If you are trying to have an HTTPS based embedded iView be sure to review the SAP Sourcing 9.0 Configuration guide and set the System property system, system.security.csrf.trusted_referrer_domains as required to allow sourcing to trust and be embedded in the Portal.
Hi Paul Wagner,
Good to see your Blog, I would like to know how to create a System Object between Portal and CLM System.
In general my portal is 7.4. When i started creating New System which template i need to take, iam bit confused. Could you please help me on this.
Thanks for this - this is an excellent overview.
One variation question here. Are you aware of an iView type or scenario where the sourcing portal content is rendered inside the portal - as opposed to calling the sourcing URL as a new session.
Ideally, we'd like to have sourcing behave in the same way as other SAP functions where the calls are server-based and not client-based.
Insights and perspectives would be greatly appreciated.
Paul, need to connect with you offline regarding one of my customers who is implementing SAP Sourcing and has challenges with configuring external access. Since the customer is a secure support customer of SAP, I can't discuss more details in this forum. Please let me know if we can connect offline. My email id is: firstname.lastname@example.org
I followed your document and created URL I-View in portal to access CLM content.
When i click on the link, it was showing log-off page and once i click on the "Logon Again" tab, it was logging into the CLM sourcing page as shown in the figure.
Note: I did not perform single sign-on since portal and CLM system runs on same HOST.
Is this error caused due to single sign-on.
Kindly help me in this regard.
when you log into the sourcing system, you are logged in as the same user you logged into the portal with correct?
Yes.The user is same in portal and CLM since we have common UME.
since both the portal and application use the same authentication with UME, it makes sense that once you have authenticated, you have a valid logon session. this allows authentication in the application. This would not work this way if the app and the portal were not sharing the same user store.
Thanks for your response.You are correct.
Can you please tell me that, Is there any additional configuration missing at directory level?
To provide information on directory configuration at Supplier Directory,
Below are details i see at directory level.
Properties: bypass_error_block :TRUE
Name uniquename Pull
EMAIL email Pull
FIRST_NAME firstname Pull
LAST_NAME lastname Pull
Note: I have created Sourcing_supplier_role in UME and assigned to the user and provided this role in External Role field in the directory configuration.
Since i am not familiar with CLM,i feel, there is something,we are missing at directory level.Can you please throw some light on this?
The only thing I see that I would question is the attributes set to PULL. Are you planning on supporting external users creating/maintaining there own accounts?

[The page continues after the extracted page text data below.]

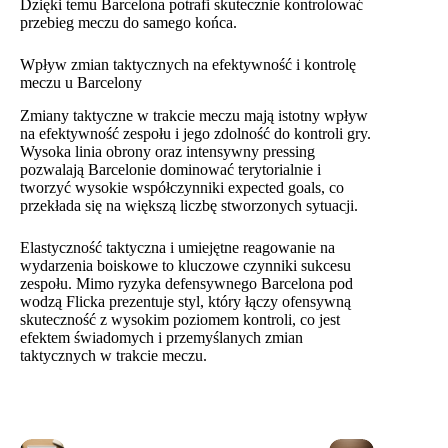
Dzięki temu Barcelona potrafi skutecznie kontrolować
przebieg meczu do samego końca.
Wpływ zmian taktycznych na efektywność i kontrolę
meczu u Barcelony
Zmiany taktyczne w trakcie meczu mają istotny wpływ
na efektywność zespołu i jego zdolność do kontroli gry.
Wysoka linia obrony oraz intensywny pressing
pozwalają Barcelonie dominować terytorialnie i
tworzyć wysokie współczynniki expected goals, co
przekłada się na większą liczbę stworzonych sytuacji.
Elastyczność taktyczna i umiejętne reagowanie na
wydarzenia boiskowe to kluczowe czynniki sukcesu
zespołu. Mimo ryzyka defensywnego Barcelona pod
wodzą Flicka prezentuje styl, który łączy ofensywną
skuteczność z wysokim poziomem kontroli, co jest
efektem świadomych i przemyślanych zmian
taktycznych w trakcie meczu.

If yes it is more appropriate to be set to PUSH. Are the external user logins working correctly or not?
We are not giving an option to create/modify user accounts to external users.All the external Users will be created in SLC(New Supplier) or existing suppliers will be replicated from ECC to SRM since we have user store as SRM. Portal UME is pointing to the SRM as user data source.Hence, we are using PULL property.
External User logins are working fine.
I have raised OSS message as well.I will keep you posted the result.
I followed your document and created a URL iView in portal to access SAP Sourcing, however when we log on to the SAP Sourcing we cannot display the Workbench and when we navigate to the Line items in the Master Agreement. The Line items are shifted across the page to the right.
Could you kindly assist in this regard
Thanks for good information. Can you please help me know this approach gives any issues when we access CLM from EP in IE11.